***** AVAILABLE RECORDS

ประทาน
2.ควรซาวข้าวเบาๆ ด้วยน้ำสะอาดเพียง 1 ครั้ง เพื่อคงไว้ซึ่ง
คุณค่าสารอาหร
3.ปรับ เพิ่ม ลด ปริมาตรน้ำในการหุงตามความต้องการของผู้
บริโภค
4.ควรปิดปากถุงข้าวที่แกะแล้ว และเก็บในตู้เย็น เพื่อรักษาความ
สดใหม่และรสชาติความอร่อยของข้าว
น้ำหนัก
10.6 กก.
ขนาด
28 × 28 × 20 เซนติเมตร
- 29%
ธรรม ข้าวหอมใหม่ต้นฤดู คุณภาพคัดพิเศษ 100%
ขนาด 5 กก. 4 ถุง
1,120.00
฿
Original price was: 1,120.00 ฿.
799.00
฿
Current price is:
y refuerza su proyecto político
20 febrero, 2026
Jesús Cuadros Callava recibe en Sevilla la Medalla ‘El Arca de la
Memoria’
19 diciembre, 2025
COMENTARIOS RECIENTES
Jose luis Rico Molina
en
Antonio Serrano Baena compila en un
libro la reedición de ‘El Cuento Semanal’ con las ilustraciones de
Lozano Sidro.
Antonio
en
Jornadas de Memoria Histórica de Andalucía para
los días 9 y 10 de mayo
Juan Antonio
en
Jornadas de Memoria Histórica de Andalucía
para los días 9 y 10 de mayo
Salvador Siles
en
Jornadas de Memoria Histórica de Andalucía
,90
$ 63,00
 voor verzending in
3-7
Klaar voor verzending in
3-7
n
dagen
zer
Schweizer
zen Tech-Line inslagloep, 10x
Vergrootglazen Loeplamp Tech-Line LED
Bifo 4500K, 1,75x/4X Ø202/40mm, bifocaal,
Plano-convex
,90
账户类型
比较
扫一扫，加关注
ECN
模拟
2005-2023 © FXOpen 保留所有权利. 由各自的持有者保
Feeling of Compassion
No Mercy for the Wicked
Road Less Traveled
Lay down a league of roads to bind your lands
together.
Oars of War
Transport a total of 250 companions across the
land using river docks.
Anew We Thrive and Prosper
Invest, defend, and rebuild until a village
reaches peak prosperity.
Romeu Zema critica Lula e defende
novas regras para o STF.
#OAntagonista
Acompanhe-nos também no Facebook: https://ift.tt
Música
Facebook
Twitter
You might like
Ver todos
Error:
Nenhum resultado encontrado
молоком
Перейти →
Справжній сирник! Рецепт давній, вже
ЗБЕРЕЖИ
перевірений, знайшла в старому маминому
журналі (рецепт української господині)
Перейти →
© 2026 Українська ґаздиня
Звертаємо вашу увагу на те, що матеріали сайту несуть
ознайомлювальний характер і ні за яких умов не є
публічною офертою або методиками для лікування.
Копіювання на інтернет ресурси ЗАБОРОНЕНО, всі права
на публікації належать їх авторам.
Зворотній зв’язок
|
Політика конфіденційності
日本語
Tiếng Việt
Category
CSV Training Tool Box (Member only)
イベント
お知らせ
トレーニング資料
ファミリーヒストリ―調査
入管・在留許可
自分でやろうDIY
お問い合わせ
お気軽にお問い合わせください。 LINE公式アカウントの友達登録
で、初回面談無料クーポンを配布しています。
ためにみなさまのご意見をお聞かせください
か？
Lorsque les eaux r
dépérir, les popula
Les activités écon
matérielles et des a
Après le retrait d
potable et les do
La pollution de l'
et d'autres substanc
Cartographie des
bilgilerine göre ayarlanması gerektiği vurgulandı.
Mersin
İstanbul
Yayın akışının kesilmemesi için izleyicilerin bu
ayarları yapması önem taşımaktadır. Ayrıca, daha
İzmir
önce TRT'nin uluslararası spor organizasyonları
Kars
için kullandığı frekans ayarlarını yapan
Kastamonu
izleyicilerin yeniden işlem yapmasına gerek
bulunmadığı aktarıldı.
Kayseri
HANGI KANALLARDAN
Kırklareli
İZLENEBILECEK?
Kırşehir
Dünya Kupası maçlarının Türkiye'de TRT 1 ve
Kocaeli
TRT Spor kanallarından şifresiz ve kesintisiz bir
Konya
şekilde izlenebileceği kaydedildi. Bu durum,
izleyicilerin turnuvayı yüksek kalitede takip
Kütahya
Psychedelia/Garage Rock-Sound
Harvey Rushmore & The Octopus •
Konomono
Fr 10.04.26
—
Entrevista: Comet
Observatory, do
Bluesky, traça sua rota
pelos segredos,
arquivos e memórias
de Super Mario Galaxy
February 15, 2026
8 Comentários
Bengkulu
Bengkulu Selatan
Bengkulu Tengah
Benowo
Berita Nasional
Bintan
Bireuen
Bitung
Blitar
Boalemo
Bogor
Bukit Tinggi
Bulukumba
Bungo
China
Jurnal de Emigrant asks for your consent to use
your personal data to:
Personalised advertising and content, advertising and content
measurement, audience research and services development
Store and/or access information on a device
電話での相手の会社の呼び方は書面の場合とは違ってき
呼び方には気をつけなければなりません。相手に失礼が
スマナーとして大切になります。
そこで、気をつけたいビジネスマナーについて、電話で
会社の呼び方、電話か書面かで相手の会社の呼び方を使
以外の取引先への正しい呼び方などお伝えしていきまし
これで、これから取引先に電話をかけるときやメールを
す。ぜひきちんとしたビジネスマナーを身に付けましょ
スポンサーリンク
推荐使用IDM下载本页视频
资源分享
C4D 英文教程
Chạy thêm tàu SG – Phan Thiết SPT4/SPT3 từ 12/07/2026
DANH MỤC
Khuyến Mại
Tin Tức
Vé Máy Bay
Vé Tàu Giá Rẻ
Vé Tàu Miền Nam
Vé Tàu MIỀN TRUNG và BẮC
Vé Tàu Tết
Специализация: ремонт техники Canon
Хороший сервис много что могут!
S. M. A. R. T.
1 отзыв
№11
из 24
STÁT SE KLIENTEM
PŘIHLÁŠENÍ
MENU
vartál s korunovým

**********

• _WORK TASK_
Produce a faithful copy of all the material above.

• _ANSWER TO THIS TASK_
ประทาน
2.ควรซาวข้าวเบาๆ ด้วยน้ำสะอาดเพียง 1 ครั้ง เพื่อคงไว้ซึ่ง
คุณค่าสารอาหร
3.ปรับ เพิ่ม ลด ปริมาตรน้ำในการหุงตามความต้องการของผู้
บริโภค
4.ควรปิดปากถุงข้าวที่แกะแล้ว และเก็บในตู้เย็น เพื่อรักษาความ
สดใหม่และรสชาติความอร่อยของข้าว
น้ำหนัก
10.6 กก.
ขนาด
28 × 28 × 20 เซนติเมตร
- 29%
ธรรม ข้าวหอมใหม่ต้นฤดู คุณภาพคัดพิเศษ 100%
ขนาด 5 กก. 4 ถุง
1,120.00
฿
Original price was: 1,120.00 ฿.
799.00
฿
Current price is:
y refuerza su proyecto político
20 febrero, 2026
Jesús Cuadros Callava recibe en Sevilla la Medalla ‘El Arca de la
Memoria’
19 diciembre, 2025
COMENTARIOS RECIENTES
Jose luis Rico Molina
en
Antonio Serrano Baena compila en un
libro la reedición de ‘El Cuento Semanal’ con las ilustraciones de
Lozano Sidro.
Antonio
en
Jornadas de Memoria Histórica de Andalucía para
los días 9 y 10 de mayo
Juan Antonio
en
Jornadas de Memoria Histórica de Andalucía
para los días 9 y 10 de mayo
Salvador Siles
en
Jornadas de Memoria Histórica de Andalucía
,90
$ 63,00
 voor verzending in
3-7
Klaar voor verzending in
3-7
n
dagen
zer
Schweizer
zen Tech-Line inslagloep, 10x
Vergrootglazen Loeplamp Tech-Line LED
Bifo 4500K, 1,75x/4X Ø202/40mm, bifocaal,
Plano-convex
,90
账户类型
比较
扫一扫，加关注
ECN
模拟
2005-2023 © FXOpen 保留所有权利. 由各自的持有者保
Feeling of Compassion
No Mercy for the Wicked
Road Less Traveled
Lay down a league of roads to bind your lands
together.
Oars of War
Transport a total of 250 companions across the
land using river docks.
Anew We Thrive and Prosper
Invest, defend, and rebuild until a village
reaches peak prosperity.
Romeu Zema critica Lula e defende
novas regras para o STF.
#OAntagonista
Acompanhe-nos também no Facebook: https://ift.tt
Música
Facebook
Twitter
You might like
Ver todos
Error:
Nenhum resultado encontrado
молоком
Перейти →
Справжній сирник! Рецепт давній, вже
ЗБЕРЕЖИ
перевірений, знайшла в старому маминому
журналі (рецепт української господині)
Перейти →
© 2026 Українська ґаздиня
Звертаємо вашу увагу на те, що матеріали сайту несуть
ознайомлювальний характер і ні за яких умов не є
публічною офертою або методиками для лікування.
Копіювання на інтернет ресурси ЗАБОРОНЕНО, всі права
на публікації належать їх авторам.
Зворотній зв’язок
|
Політика конфіденційності
日本語
Tiếng Việt
Category
CSV Training Tool Box (Member only)
イベント
お知らせ
トレーニング資料
ファミリーヒストリ―調査
入管・在留許可
自分でやろうDIY
お問い合わせ
お気軽にお問い合わせください。 LINE公式アカウントの友達登録
で、初回面談無料クーポンを配布しています。
ためにみなさまのご意見をお聞かせください
か？
Lorsque les eaux r
dépérir, les popula
Les activités écon
matérielles et des a
Après le retrait d
potable et les do
La pollution de l'
et d'autres substanc
Cartographie des
bilgilerine göre ayarlanması gerektiği vurgulandı.
Mersin
İstanbul
Yayın akışının kesilmemesi için izleyicilerin bu
ayarları yapması önem taşımaktadır. Ayrıca, daha
İzmir
önce TRT'nin uluslararası spor organizasyonları
Kars
için kullandığı frekans ayarlarını yapan
Kastamonu
izleyicilerin yeniden işlem yapmasına gerek
bulunmadığı aktarıldı.
Kayseri
HANGI KANALLARDAN
Kırklareli
İZLENEBILECEK?
Kırşehir
Dünya Kupası maçlarının Türkiye'de TRT 1 ve
Kocaeli
TRT Spor kanallarından şifresiz ve kesintisiz bir
Konya
şekilde izlenebileceği kaydedildi. Bu durum,
izleyicilerin turnuvayı yüksek kalitede takip
Kütahya
Psychedelia/Garage Rock-Sound
Harvey Rushmore & The Octopus •
Konomono
Fr 10.04.26
—
Entrevista: Comet
Observatory, do
Bluesky, traça sua rota
pelos segredos,
arquivos e memórias
de Super Mario Galaxy
February 15, 2026
8 Comentários
Bengkulu
Bengkulu Selatan
Bengkulu Tengah
Benowo
Berita Nasional
Bintan
Bireuen
Bitung
Blitar
Boalemo
Bogor
Bukit Tinggi
Bulukumba
Bungo
China
Jurnal de Emigrant asks for your consent to use
your personal data to:
Personalised advertising and content, advertising and content
measurement, audience research and services development
Store and/or access information on a device
電話での相手の会社の呼び方は書面の場合とは違ってき
呼び方には気をつけなければなりません。相手に失礼が
スマナーとして大切になります。
そこで、気をつけたいビジネスマナーについて、電話で
会社の呼び方、電話か書面かで相手の会社の呼び方を使
以外の取引先への正しい呼び方などお伝えしていきまし
これで、これから取引先に電話をかけるときやメールを
す。ぜひきちんとしたビジネスマナーを身に付けましょ
スポンサーリンク
推荐使用IDM下载本页视频
资源分享
C4D 英文教程
Chạy thêm tàu SG – Phan Thiết SPT4/SPT3 từ 12/07/2026
DANH MỤC
Khuyến Mại
Tin Tức
Vé Máy Bay
Vé Tàu Giá Rẻ
Vé Tàu Miền Nam
Vé Tàu MIỀN TRUNG và BẮC
Vé Tàu Tết
Специализация: ремонт техники Canon
Хороший сервис много что могут!
S. M. A. R. T.
1 отзыв
№11
из 24
STÁT SE KLIENTEM
PŘIHLÁŠENÍ
MENU
vartál s korunovým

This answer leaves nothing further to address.